Victor AD released Only God Be My Papa, a new single featuring Timaya, that centres on the singer’s account of growing up without a father and on trusting God through hardship.
The track is a mid-tempo, guitar-led Afro-fusion groove that moves through memories shaped by scarcity and endurance before reflecting on purpose and self-determination. Victor described the song plainly: "This song is my story in its simplest form," and added, "It is about trusting God when you have nothing else, and knowing He is enough."
Weight behind the piece comes in the details. The song names two constants in the childhood the singer recalls — God and his mother — and pairs those themes with production that keeps the arrangement spare enough for the lyrics to sit forward. Timaya contributes a verse rooted in gratitude and a gravelly chorus voice that undercuts any suggestion the record is anthemic in the usual pop sense; instead it settles on a personal testimony delivered over a steady, working-musician pulse.

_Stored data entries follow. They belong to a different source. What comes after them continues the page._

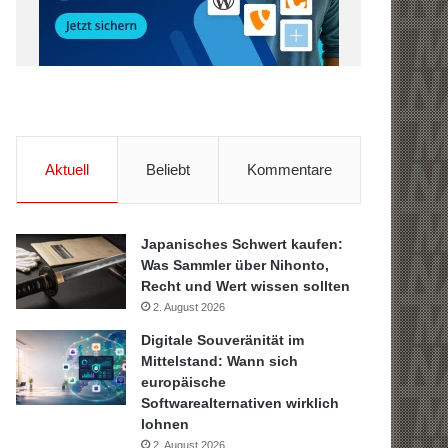
Aktuell
Beliebt
Kommentare
Japanisches Schwert kaufen:
Was Sammler über Nihonto,
Recht und Wert wissen sollten
2. August 2026
Digitale Souveränität im
Mittelstand: Wann sich
europäische
Softwarealternativen wirklich
lohnen
2. August 2026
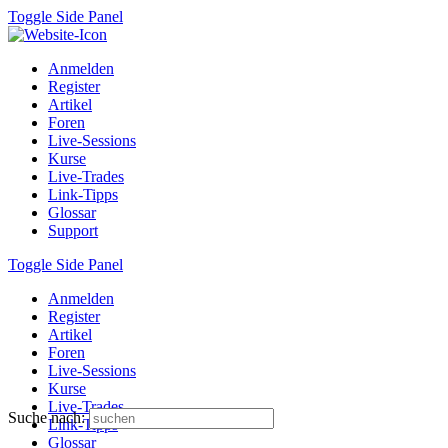
Toggle Side Panel
Anmelden
Register
Artikel
Foren
Live-Sessions
Kurse
Live-Trades
Link-Tipps
Glossar
Support
Toggle Side Panel
Anmelden
Register
Artikel
Foren
Live-Sessions
Kurse
Live-Trades
Suche nach:
Link-Tipps
Glossar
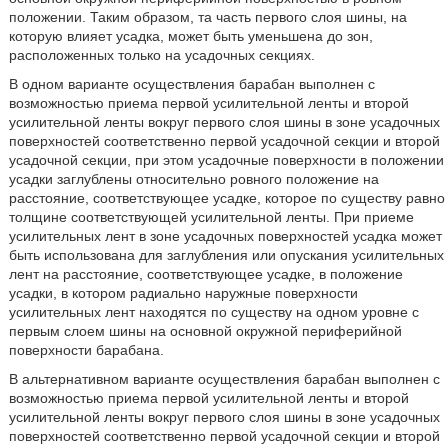
положении. Таким образом, та часть первого слоя шины, на
которую влияет усадка, может быть уменьшена до зон,
расположенных только на усадочных секциях.
В одном варианте осуществления барабан выполнен с
возможностью приема первой усилительной ленты и второй
усилительной ленты вокруг первого слоя шины в зоне усадочных
поверхностей соответственно первой усадочной секции и второй
усадочной секции, при этом усадочные поверхности в положении
усадки заглублены относительно ровного положение на
расстояние, соответствующее усадке, которое по существу равно
толщине соответствующей усилительной ленты. При приеме
усилительных лент в зоне усадочных поверхностей усадка может
быть использована для заглубления или опускания усилительных
лент на расстояние, соответствующее усадке, в положение
усадки, в котором радиально наружные поверхности
усилительных лент находятся по существу на одном уровне с
первым слоем шины на основной окружной периферийной
поверхности барабана.
В альтернативном варианте осуществления барабан выполнен с
возможностью приема первой усилительной ленты и второй
усилительной ленты вокруг первого слоя шины в зоне усадочных
поверхностей соответственно первой усадочной секции и второй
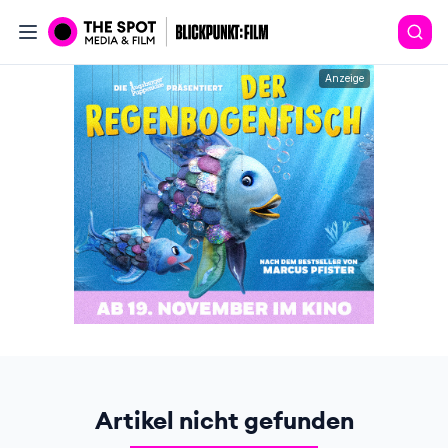
Anzeige
Artikel nicht gefunden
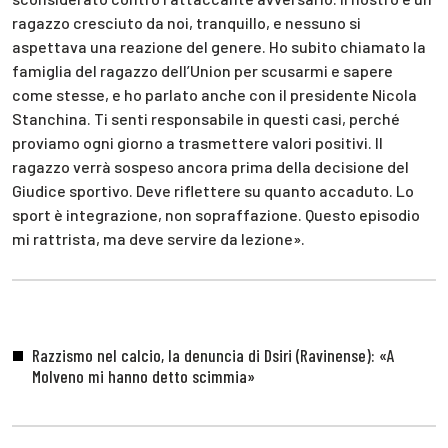
ragazzo cresciuto da noi, tranquillo, e nessuno si
aspettava una reazione del genere. Ho subito chiamato la
famiglia del ragazzo dell’Union per scusarmi e sapere
come stesse, e ho parlato anche con il presidente Nicola
Stanchina. Ti senti responsabile in questi casi, perché
proviamo ogni giorno a trasmettere valori positivi. Il
ragazzo verrà sospeso ancora prima della decisione del
Giudice sportivo. Deve riflettere su quanto accaduto. Lo
sport è integrazione, non sopraffazione. Questo episodio
mi rattrista, ma deve servire da lezione».
Razzismo nel calcio, la denuncia di Dsiri (Ravinense): «A
Molveno mi hanno detto scimmia»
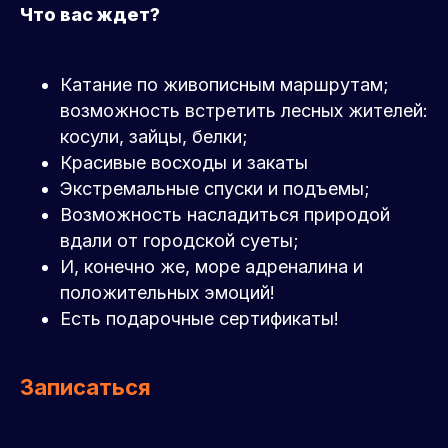
Что вас ждет?
Катание по живописным маршрутам;
возможность встретить лесных жителей:
косули, зайцы, белки;
Красивые восходы и закаты
Экстремальные спуски и подъемы;
Возможность насладиться природой
вдали от городской суеты;
И, конечно же, море адреналина и
положительных эмоций!
Есть подарочные сертификаты!
Записаться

Only God Be My Papa is out now on all major streaming platforms via ONErpm, making the collaboration immediately available to listeners who followed Victor since he came to prominence in 2018 with Wetin We Gain. The new single arrives as a reminder of that early plainspoken songwriting: critics have already noted connections to the straightforward style that first raised his profile.
Context comes next: the Lagos Review observed that Wetin We Gain established Victor’s reputation for plainspoken songwriting, and NotjustOk described Only God Be My Papa as a spiritual successor to that earlier hit. Those comparisons matter because they frame the new song not as a stylistic detour but as a continuation of a career built on narrating survival and aspiration in accessible language.
The tension in the record is quiet but concrete. The song leans spiritual without becoming overly preachy — it frames faith through the lens of the hustle, not doctrine — yet it still asks listeners to accept a moral centre shaped by scarcity. That balancing act is where the collaboration with Timaya pays off: his verse reads as gratitude translated into streetwise texture, and his gravelly delivery in the chorus keeps the track anchored to lived experience rather than sermonizing.
For Victor, the song is explicit about its aim. He casts the narrative in simple, incontrovertible terms: a childhood marked by absence, two constants that carried him through, and the decision to treat God as a practical refuge. Musically the choice of a guitar-led Afro-fusion groove gives the story room to breathe; lyrically the choice to avoid rhetorical grandeur makes the testimony feel immediate.
What happens next is straightforward: the single is available now on major streaming services via ONErpm, and listeners can judge whether the record extends the thread Victor began with Wetin We Gain in 2018. But the more consequential result is already visible — Victor and Timaya, two of the South-South's influential voices, have used a modest musical frame to insist that faith, gratitude and the day-to-day grind can coexist in pop songwriting without collapsing into platitude.
That conclusion answers the question the headline poses: Timaya Only God is not a sermon set to beat, nor is it a hollow expression of religiosity — it is a compact, human account of survival and thanks, delivered by artists who have built their reputations on making personal truth sound like public currency.